__What you have to do__: Only the lines below, from the one with "らわたしが一緒にでます。園長先生もいいといっていまし" through the one with "園での行事はすべて泣き叫んんで参加できていなか", are to be written out, exactly.

__Record excerpts__:
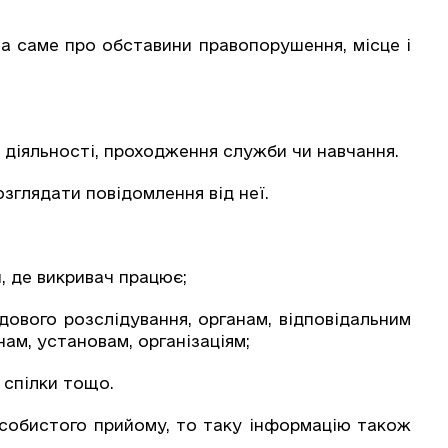
а саме про обставини правопорушення, місце і
 діяльності, проходження служби чи навчання.
зглядати повідомлення від неї.
, де викривач працює;
дового розслідування, органам, відповідальним
ам, установам, організаціям;
 спілки тощо.
 особистого прийому, то таку інформацію також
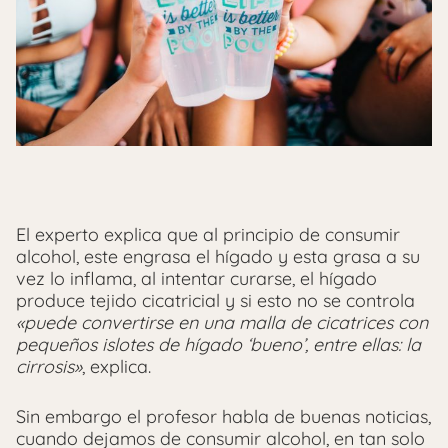
El experto explica que al principio de consumir
alcohol, este engrasa el hígado y esta grasa a su
vez lo inflama, al intentar curarse, el hígado
produce tejido cicatricial y si esto no se controla
«puede convertirse en una malla de cicatrices con
pequeños islotes de hígado ‘bueno’, entre ellas: la
cirrosis»
, explica.
Sin embargo el profesor habla de buenas noticias,
cuando dejamos de consumir alcohol, en tan solo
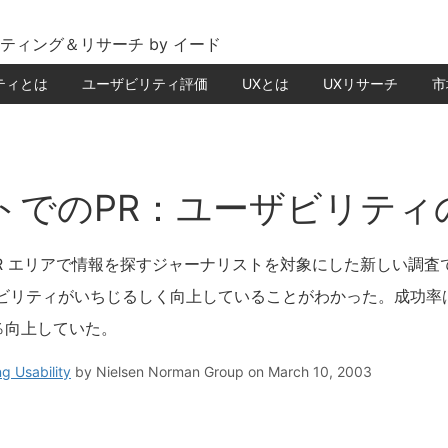
ティング＆リサーチ by イード
ティとは
ユーザビリティ評価
UXとは
UXリサーチ
市
イトでのPR：ユーザビリティ
R エリアで情報を探すジャーナリストを対象にした新しい調査で
ビリティがいちじるしく向上していることがわかった。成功率は
 ％向上していた。
g Usability
by
Nielsen Norman Group
on March 10, 2003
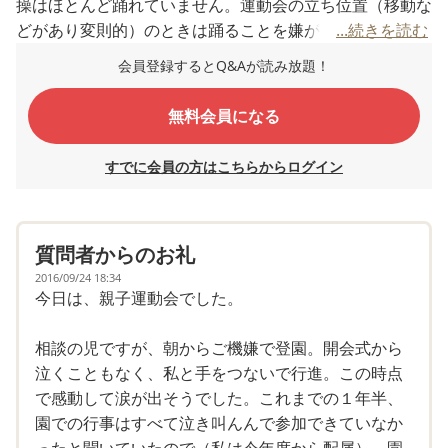
操はほとんど踊れていません。運動会の立ち位置（移動な
どがあり変則的）のときは踊ることを嫌がりますが、普段
...続きを読む
の体操の立ち位置では機嫌が良いと体を楽しそうに動かす
会員登録するとQ&Aが読み放題！
ときもあります。
無料会員になる
しかし、予行演習に来ていた父母の会のおかあさんで対象
児のおかあさんと仲の良い方から「リズム体操によかった
すでに会員の方はこちらからログイン
らわたしが一緒にでます。園長先生もいいといっていまし
た。」とお申し出がありました。行進や移動などできたこ
とより、できない部分が目に付いたのであろうことは予想
質問者からのお礼
できますし、その子も、そのお母さんのことが好きなの
で、楽しく参加できるならいいのかもしれないと思います
2016/09/24 18:34
今日は、親子運動会でした。
が、もやもやしてしまいました。
相談の児ですが、朝からご機嫌で登園。開会式から
この４月から、移動はあるきたくないので全て抱っこを求
泣くこともなく、私と手をつないで行進。この時点
めるのを自分の力で歩いて移動できるように。遊戯室など
で感動して涙が出そうでした。これまでの１年半、
では昨年までは中に入れない、あるいは保育士の膝かおん
園での行事はすべて泣き叫んんで参加できていなか
ぶだったところから自分で座っていられる（途中、寝転ん
ったと聞いていたので（私は今年度から配属）、園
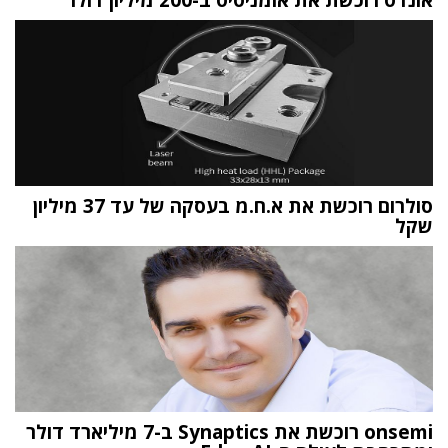
סולרום רוכשת את א.ח.מ בעסקה של עד 37 מיליון
שקל
onsemi רוכשת את Synaptics ב-7 מיליארד דולר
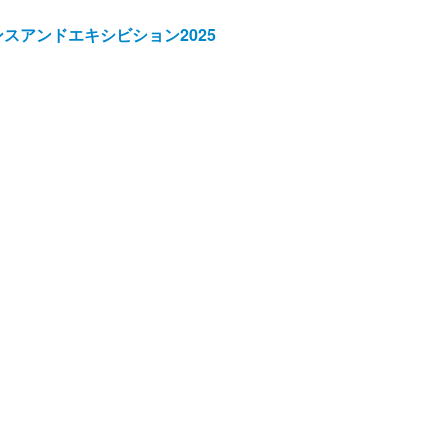
スアンドエキシビション2025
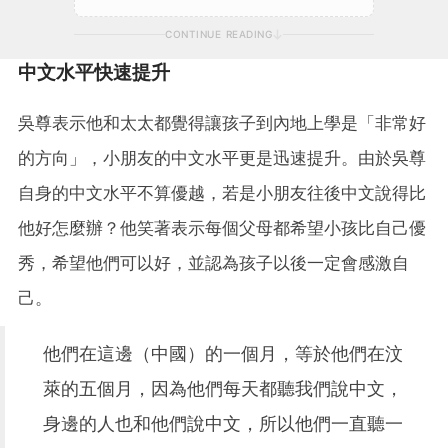
CONTINUE READING
中文水平快速提升
吳尊表示他和太太都覺得讓孩子到內地上學是「非常好
的方向」，小朋友的中文水平更是迅速提升。由於吳尊
自身的中文水平不算優越，若是小朋友往後中文說得比
他好怎麼辦？他笑著表示每個父母都希望小孩比自己優
秀，希望他們可以好，並認為孩子以後一定會感激自
己。
他們在這邊（中國）的一個月，等於他們在汶
萊的五個月，因為他們每天都聽我們說中文，
身邊的人也和他們說中文，所以他們一直聽一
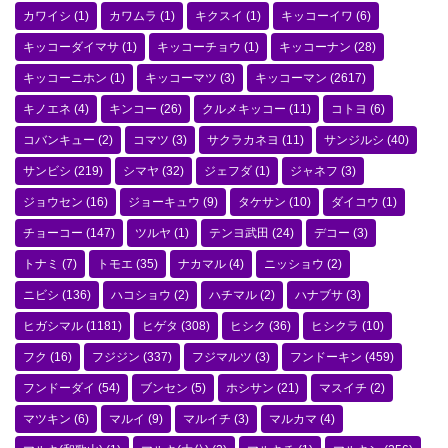
カワイシ
(1)
カワムラ
(1)
キクスイ
(1)
キッコーイワ
(6)
キッコーダイマサ
(1)
キッコーチョウ
(1)
キッコーナン
(28)
キッコーニホン
(1)
キッコーマツ
(3)
キッコーマン
(2617)
キノエネ
(4)
キンコー
(26)
クルメキッコー
(11)
コトヨ
(6)
コバンキュー
(2)
コマツ
(3)
サクラカネヨ
(11)
サンジルシ
(40)
サンビシ
(219)
シマヤ
(32)
ジェフダ
(1)
ジャネフ
(3)
ジョウセン
(16)
ジョーキュウ
(9)
タケサン
(10)
ダイコウ
(1)
チョーコー
(147)
ツルヤ
(1)
テンヨ武田
(24)
デコー
(3)
トナミ
(7)
トモエ
(35)
ナカマル
(4)
ニッショウ
(2)
ニビシ
(136)
ハコショウ
(2)
ハチマル
(2)
ハナブサ
(3)
ヒガシマル
(1181)
ヒゲタ
(308)
ヒシク
(36)
ヒシクラ
(10)
フク
(16)
フジジン
(337)
フジマルツ
(3)
フンドーキン
(459)
フンドーダイ
(54)
ブンセン
(5)
ホシサン
(21)
マスイチ
(2)
マツキン
(6)
マルイ
(9)
マルイチ
(3)
マルカマ
(4)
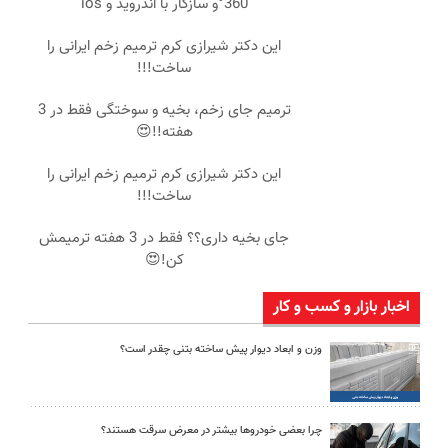
360°و سازگار با اندروید و ios
این دکتر شیرازی کرم ترمیم زخم ایرانی را
ساخت!!!
ترمیم جای زخم، بخیه و سوختگی فقط در 3
هفته!!😍
این دکتر شیرازی کرم ترمیم زخم ایرانی را
ساخت!!!
جای بخیه داری؟؟ فقط در 3 هفته ترمیمش
کن!😍
اخبار بازار و کسب و کار
وزن و ابعاد دیوار پیش ساخته بتنی چقدر است؟
چرا بعضی خودروها بیشتر در معرض سرقت هستند؟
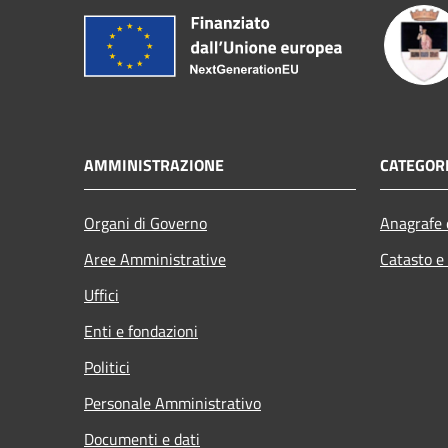
AMMINISTRAZIONE
CATEGORI
Organi di Governo
Anagrafe e
Aree Amministrative
Catasto e
Uffici
Enti e fondazioni
Politici
Personale Amministrativo
Documenti e dati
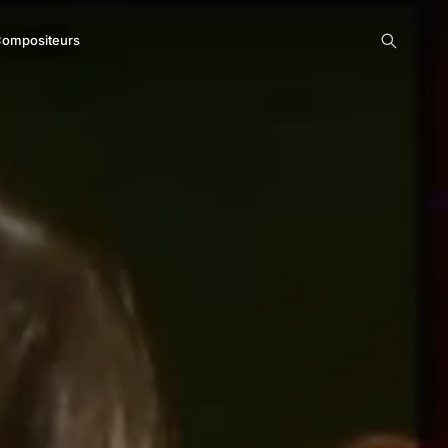
ompositeurs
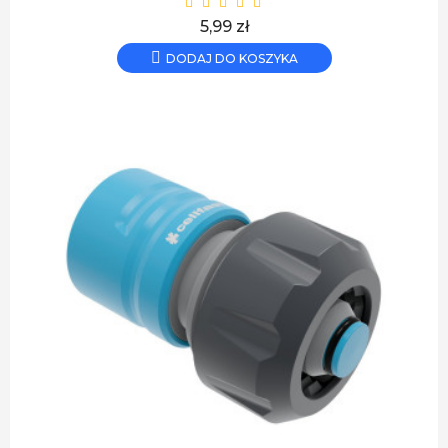
Cena
5,99 zł
DODAJ DO KOSZYKA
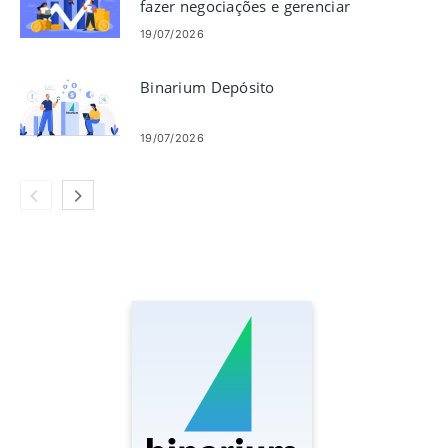
fazer negociações e gerenciar
riscos
19/07/2026
Binarium Depósito
19/07/2026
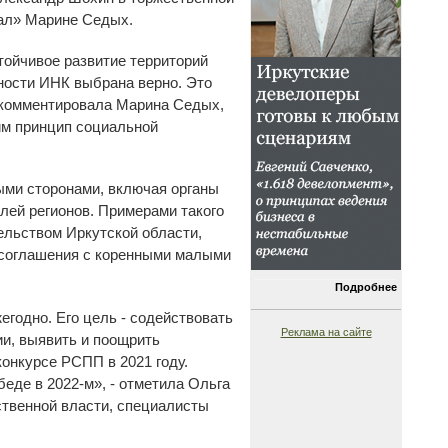
тал» Марине Седых.
тойчивое развитие территорий
ьности ИНК выбрана верно. Это
рокомментировала Марина Седых,
им принцип социальной
ыми сторонами, включая органы
лей регионов. Примерами такого
ельством Иркутской области,
е соглашения с коренными малыми
Подробнее
егодно. Его цель - содействовать
Реклама на сайте
и, выявить и поощрить
онкурсе РСПП в 2021 году.
беде в 2022-м», - отметила Ольга
ственной власти, специалисты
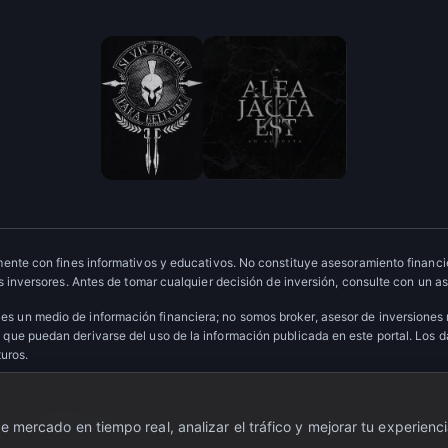
ente con fines informativos y educativos. No constituye asesoramiento financie
 inversores. Antes de tomar cualquier decisión de inversión, consulte con un as
es un medio de información financiera; no somos broker, asesor de inversiones
que puedan derivarse del uso de la información publicada en este portal. Los 
turos.
ervados.
·
Escudo OTC
 mercado en tiempo real, analizar el tráfico y mejorar tu experienci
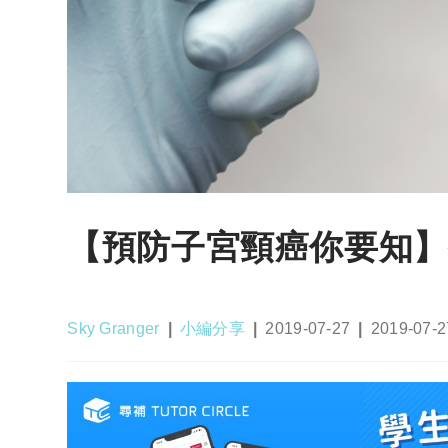
【預防子宮頸癌你要知】
Post
Post
Post
Post
Sky Granger
小編分享
2019-07-27
2019-07-2
author:
category:
published:
last
modified:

__Response to this task__:
らわたしが一緒にでます。園長先生もいいといっていまし
た。」とお申し出がありました。行進や移動などできたこ
とより、できない部分が目に付いたのであろうことは予想
質問者からのお礼
できますし、その子も、そのお母さんのことが好きなの
で、楽しく参加できるならいいのかもしれないと思います
2016/09/24 18:34
今日は、親子運動会でした。
が、もやもやしてしまいました。
相談の児ですが、朝からご機嫌で登園。開会式から
この４月から、移動はあるきたくないので全て抱っこを求
泣くこともなく、私と手をつないで行進。この時点
めるのを自分の力で歩いて移動できるように。遊戯室など
で感動して涙が出そうでした。これまでの１年半、
では昨年までは中に入れない、あるいは保育士の膝かおん
園での行事はすべて泣き叫んんで参加できていなか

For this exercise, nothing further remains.